### [Your objective]
Whenever a picture appears, leave it out while repeating all the other data exactly.

#### Recorded information ####

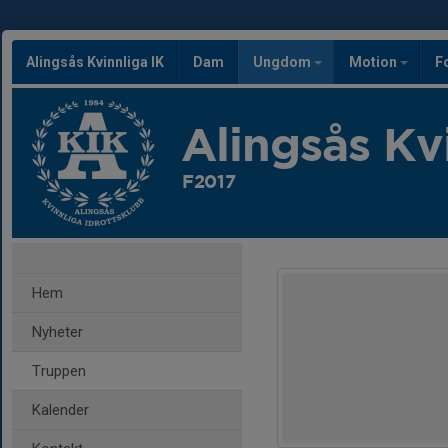
Alingsås Kvinnliga IK
Dam
Ungdom
Motion
F
Alingsås Kv
F2017
Hem
Nyheter
Truppen
Kalender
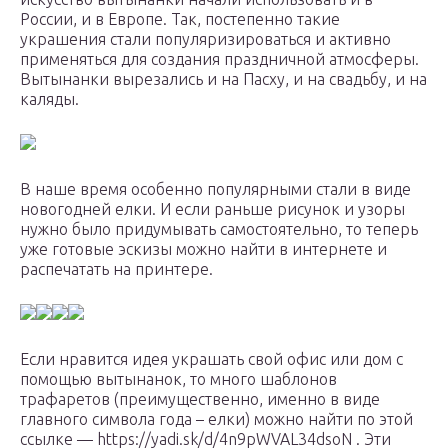
России, и в Европе. Так, постепенно такие
украшения стали популяризироваться и активно
применяться для создания праздничной атмосферы.
Вытынанки вырезались и на Пасху, и на свадьбу, и на
каляды.
В наше время особенно популярными стали в виде
новогодней елки. И если раньше рисунок и узоры
нужно было придумывать самостоятельно, то теперь
уже готовые эскизы можно найти в интернете и
распечатать на принтере.
Если нравится идея украшать свой офис или дом с
помощью вытынанок, то много шаблонов
трафаретов (преимущественно, именно в виде
главного символа года – елки) можно найти по этой
ссылке — https://yadi.sk/d/4n9pWVAL34dsoN . Эти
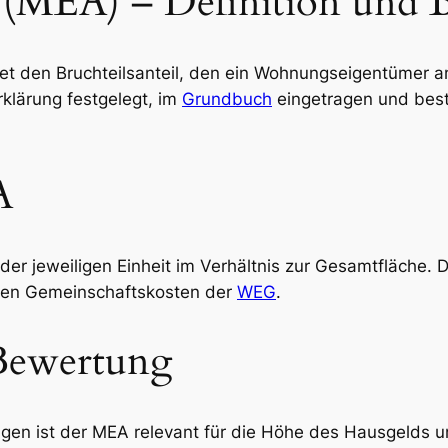
 (MEA) – Definition und 
t den Bruchteilsanteil, den ein Wohnungseigentümer a
rklärung festgelegt, im
Grundbuch
eingetragen und best
A
der jeweiligen Einheit im Verhältnis zur Gesamtfläche. 
den Gemeinschaftskosten der
WEG
.
 Bewertung
en ist der MEA relevant für die Höhe des Hausgelds 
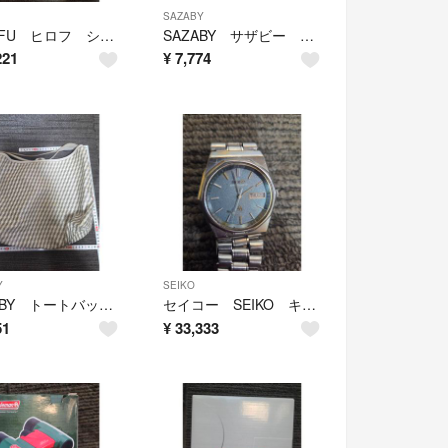
SAZABY
HIROFU ヒロフ ショルダーバッグ Hロゴ
SAZABY サザビー 本革イントテチャート ショルダーバッグ
221
¥
7,774
Y
SEIKO
SAZABY トートバッグ 幾何学模様？ サザビー
セイコー SEIKO キングクオーツ 動作未確認 ビンテージ
51
¥
33,333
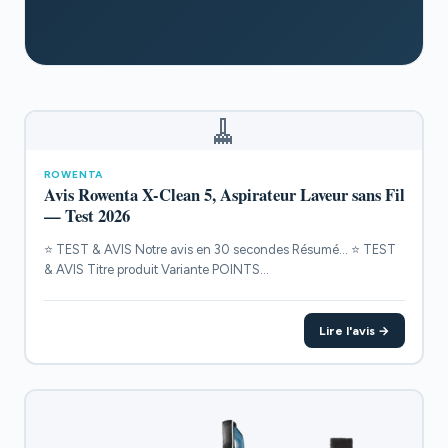
🧹
ROWENTA
Avis Rowenta X-Clean 5, Aspirateur Laveur sans Fil
— Test 2026
⭐ TEST & AVIS Notre avis en 30 secondes Résumé... ⭐ TEST
& AVIS Titre produit Variante POINTS...
Lire l'avis →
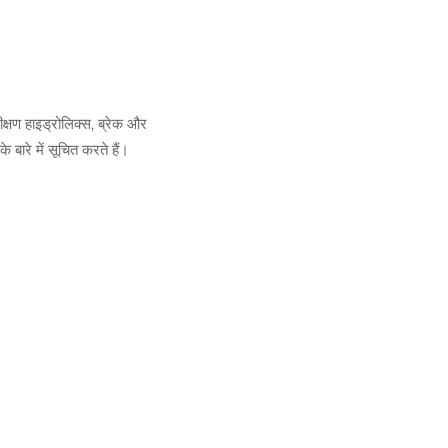
क्षण हाइड्रोलिक्स, ब्रेक और
 बारे में सूचित करते हैं।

####

### [Written solution]
Alingsås Kvinnliga IK
Dam
Ungdom
Motion
F
Alingsås Kv
F2017
Hem
Nyheter
Truppen
Kalender
России, и в Европе. Так, постепенно такие
украшения стали популяризироваться и активно
применяться для создания праздничной атмосферы.
Вытынанки вырезались и на Пасху, и на свадьбу, и на
каляды.
В наше время особенно популярными стали в виде
новогодней елки. И если раньше рисунок и узоры
нужно было придумывать самостоятельно, то теперь
уже готовые эскизы можно найти в интернете и
распечатать на принтере.
Если нравится идея украшать свой офис или дом с
помощью вытынанок, то много шаблонов
трафаретов (преимущественно, именно в виде
главного символа года – елки) можно найти по этой
ссылке — https://yadi.sk/d/4n9pWVAL34dsoN . Эти
 (MEA) – Definition und 
t den Bruchteilsanteil, den ein Wohnungseigentümer a
rklärung festgelegt, im
Grundbuch
eingetragen und best
A
der jeweiligen Einheit im Verhältnis zur Gesamtfläche. 
den Gemeinschaftskosten der
WEG
.
 Bewertung
en ist der MEA relevant für die Höhe des Hausgelds 
SAZABY
HIROFU ヒロフ ショルダーバッグ Hロゴ
SAZABY サザビー 本革イントテチャート ショルダーバッグ
221
¥
7,774
Y
SEIKO
SAZABY トートバッグ 幾何学模様？ サザビー
セイコー SEIKO キングクオーツ 動作未確認 ビンテージ
51
¥
33,333
🧹
ROWENTA
Avis Rowenta X-Clean 5, Aspirateur Laveur sans Fil
— Test 2026
⭐ TEST & AVIS Notre avis en 30 secondes Résumé... ⭐ TEST
& AVIS Titre produit Variante POINTS...
Lire l'avis →
क्षण हाइड्रोलिक्स, ब्रेक और
 बारे में सूचित करते हैं।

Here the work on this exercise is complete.